§ Working data:
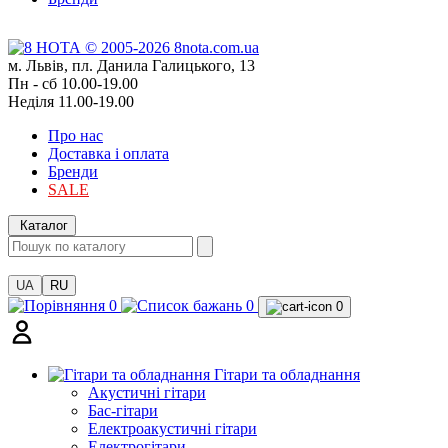
м. Львів, пл. Данила Галицького, 13
Пн - сб 10.00-19.00
Неділя 11.00-19.00
Про нас
Доставка і оплата
Бренди
SALE
Каталог
UA
RU
0
0
0
Гітари та обладнання
Акустичні гітари
Бас-гітари
Електроакустичні гітари
Електрогітари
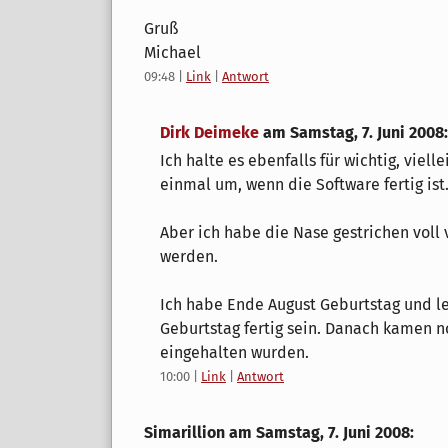
Gruß
Michael
09:48
|
Link
|
Antwort
Dirk Deimeke
am
Samstag, 7. Juni 2008
:
Ich halte es ebenfalls für wichtig, viel
einmal um, wenn die Software fertig ist
Aber ich habe die Nase gestrichen voll
werden.
Ich habe Ende August Geburtstag und le
Geburtstag fertig sein. Danach kamen n
eingehalten wurden.
10:00
|
Link
|
Antwort
Simarillion am
Samstag, 7. Juni 2008
:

§ Brief: Each entry above should be given again exactly, with its pictures omitted.

§ Solution to this problem:
м. Львів, пл. Данила Галицького, 13
Пн - сб 10.00-19.00
Неділя 11.00-19.00
Про нас
Доставка і оплата
Бренди
SALE
Каталог
UA
RU
0
0
0
Гітари та обладнання
Акустичні гітари
Бас-гітари
Електроакустичні гітари
Електрогітари
Gruß
Michael
09:48
|
Link
|
Antwort
Dirk Deimeke
am
Samstag, 7. Juni 2008
:
Ich halte es ebenfalls für wichtig, viel
einmal um, wenn die Software fertig ist
Aber ich habe die Nase gestrichen voll
werden.
Ich habe Ende August Geburtstag und le
Geburtstag fertig sein. Danach kamen n
eingehalten wurden.
10:00
|
Link
|
Antwort
Simarillion am
Samstag, 7. Juni 2008
:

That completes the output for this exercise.